Sold his position about a month ago. He likes what they are doing. Very good operators. If you are very bullish on crude, this is a really, really torquey name. They have both financial and operating leverage. Very good assets in Canada and Texas. The issue is the debt. It is too levered, and they have to fix it. This needs crude to be $10 higher for them to be positive cash flow.
Energy stocks in general are pretty bombed out. Nobody can drill oil profitably and recycle back enough money to support future growth at $55 oil. Doesn’t think you can look at this one as a stock, you have to look at it as an option. Anything under $60 and this company doesn’t survive. It has debt turned out to 2021. It has some assets that it is not an operator of, that they bought about 5 years ago. The longer oil trades below $60, the deeper this company’s troubles are.
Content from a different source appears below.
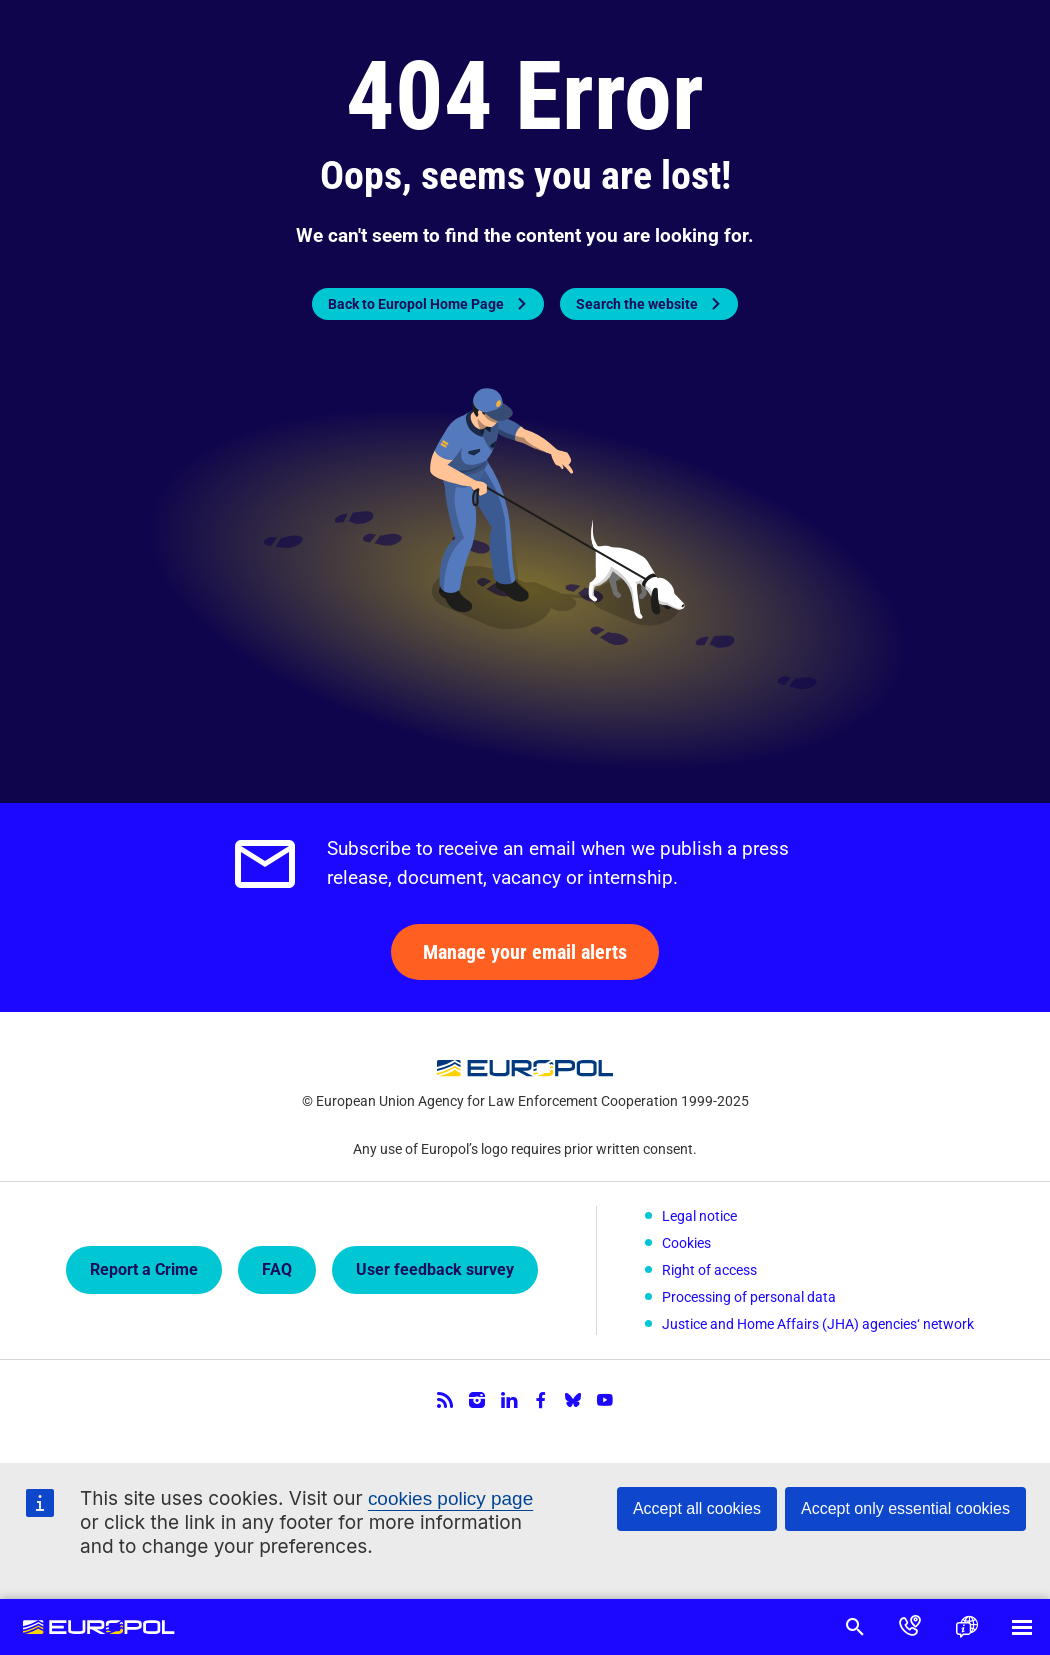 This screenshot has width=1050, height=1655. I want to click on Contact, so click(910, 1627).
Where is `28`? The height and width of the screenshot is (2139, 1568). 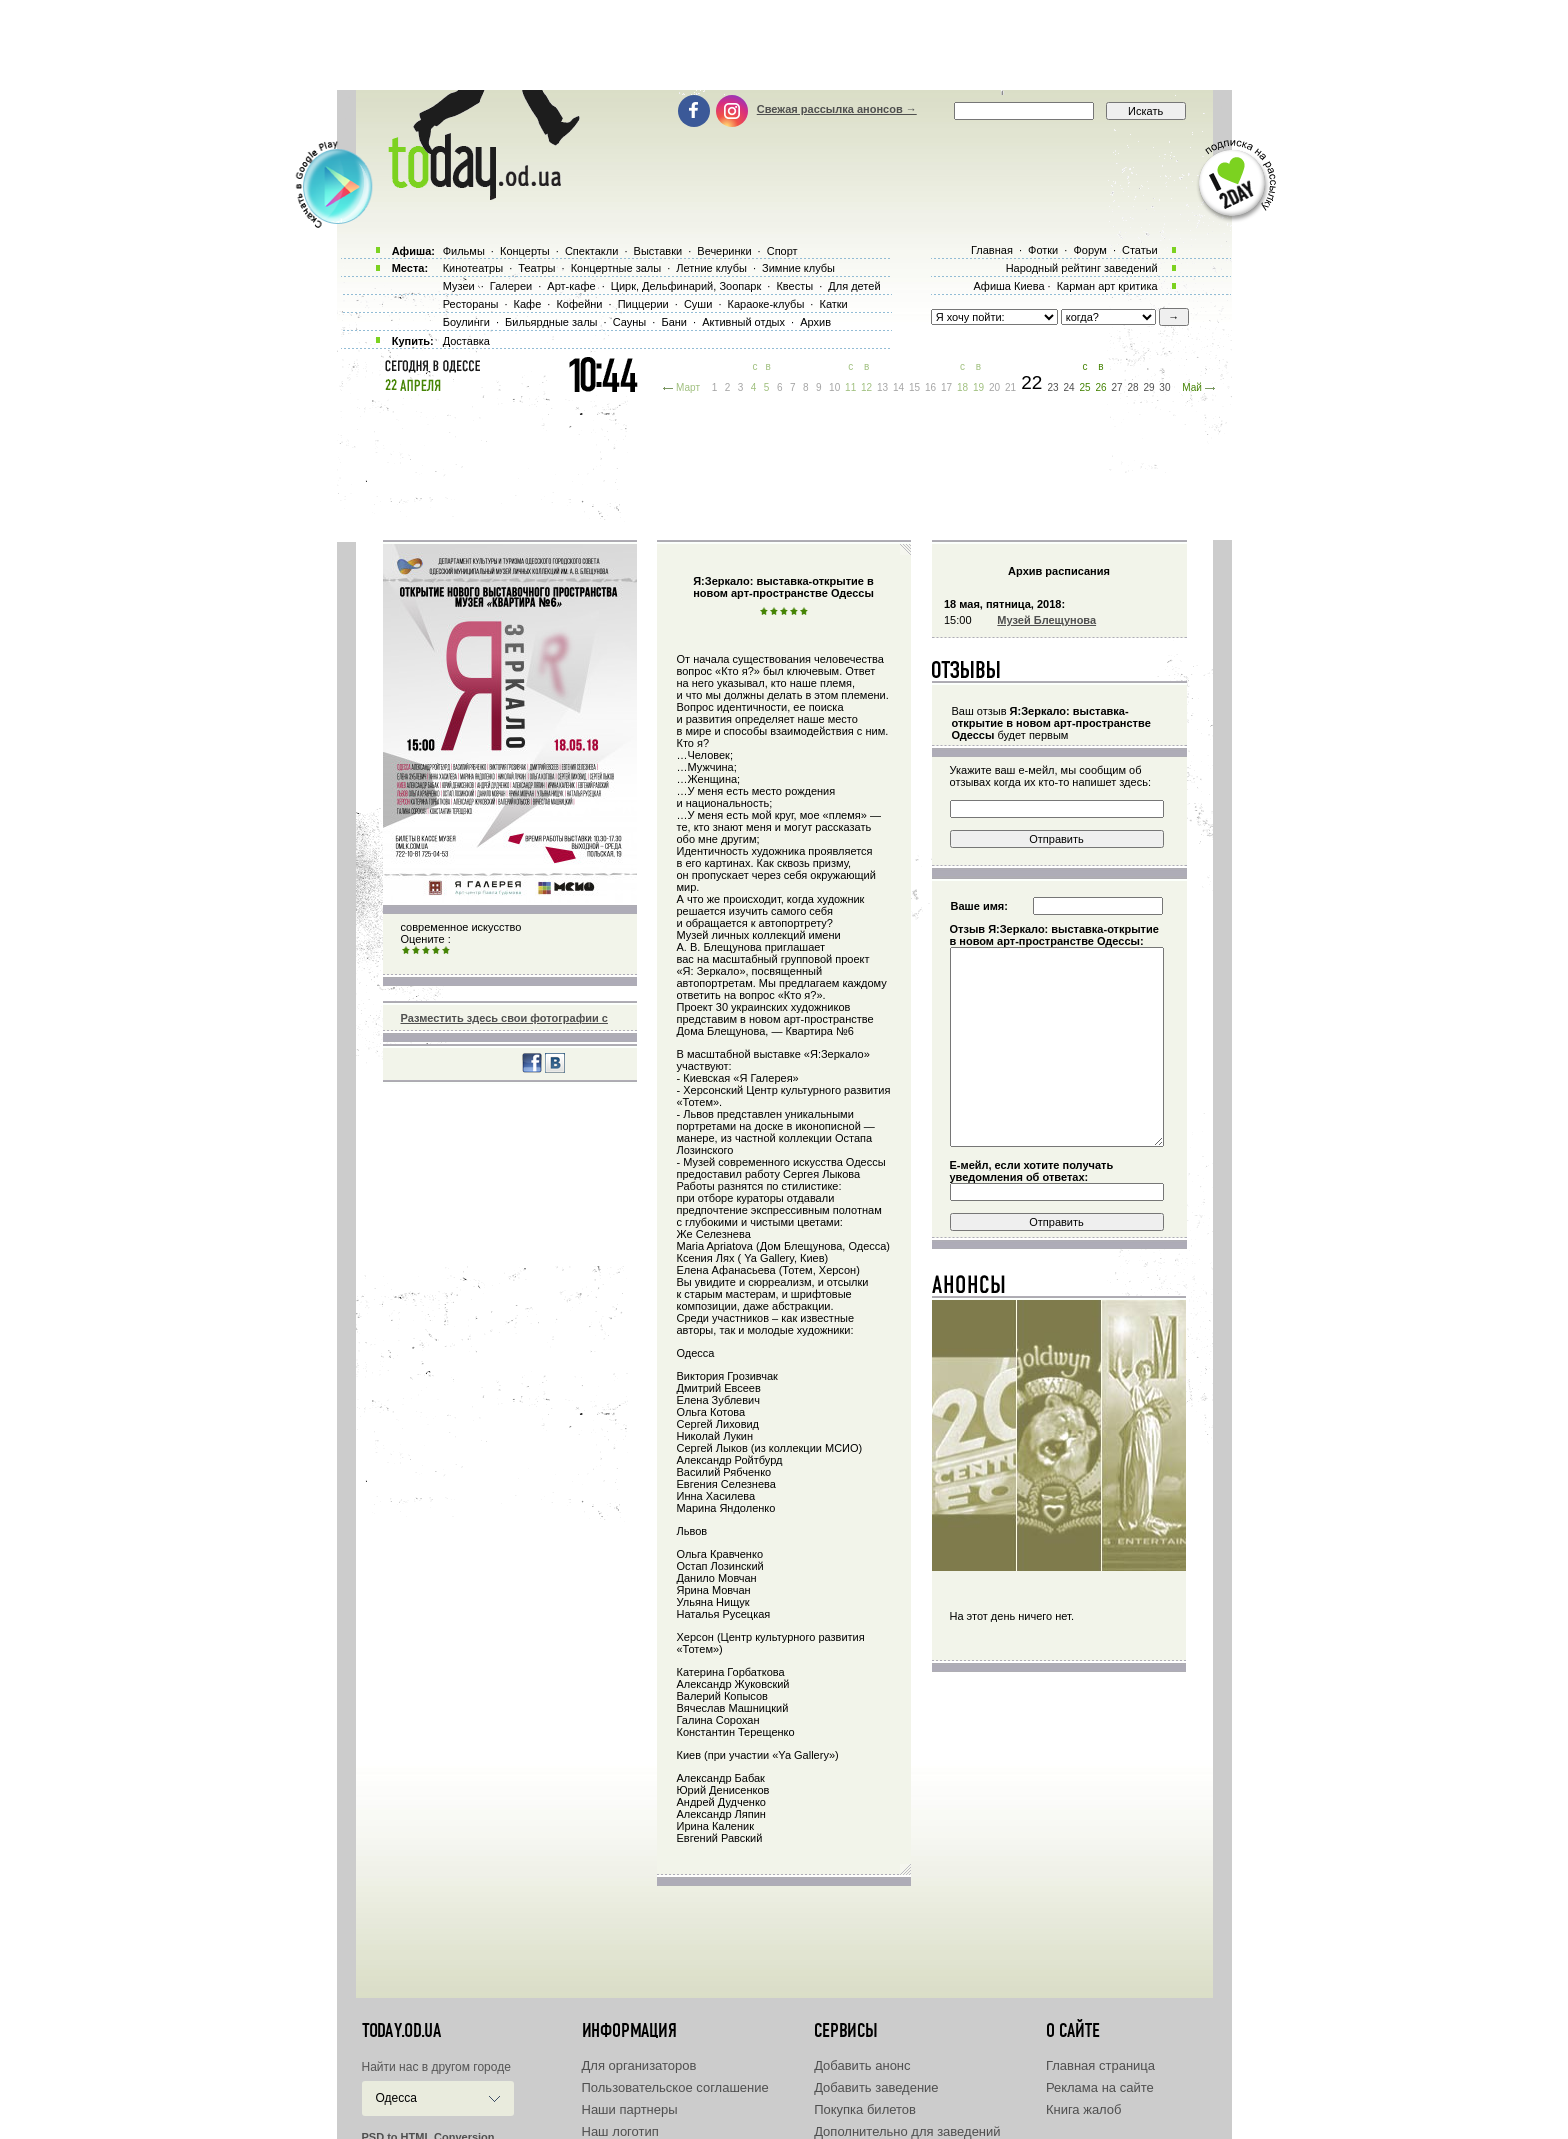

(A Top Pick March 28/17. Up 5%.) 6.625% bonds maturing 2022. A safer way to play the recovery, because the bond was under distress, but are backed by the Eagle Ford assets in Texas, one of the best fracing natural gas plays. Last quarter they came out with really good production numbers, as well as lower costs per well.
He would avoid this. They will really shine in a higher commodity price, because they will be able to generate cash flow above and beyond their interest payment, to deploy into the ground and grow. Trading at a premium multiple, 6.6X versus the average of 6.2 of the intermediates in Canada.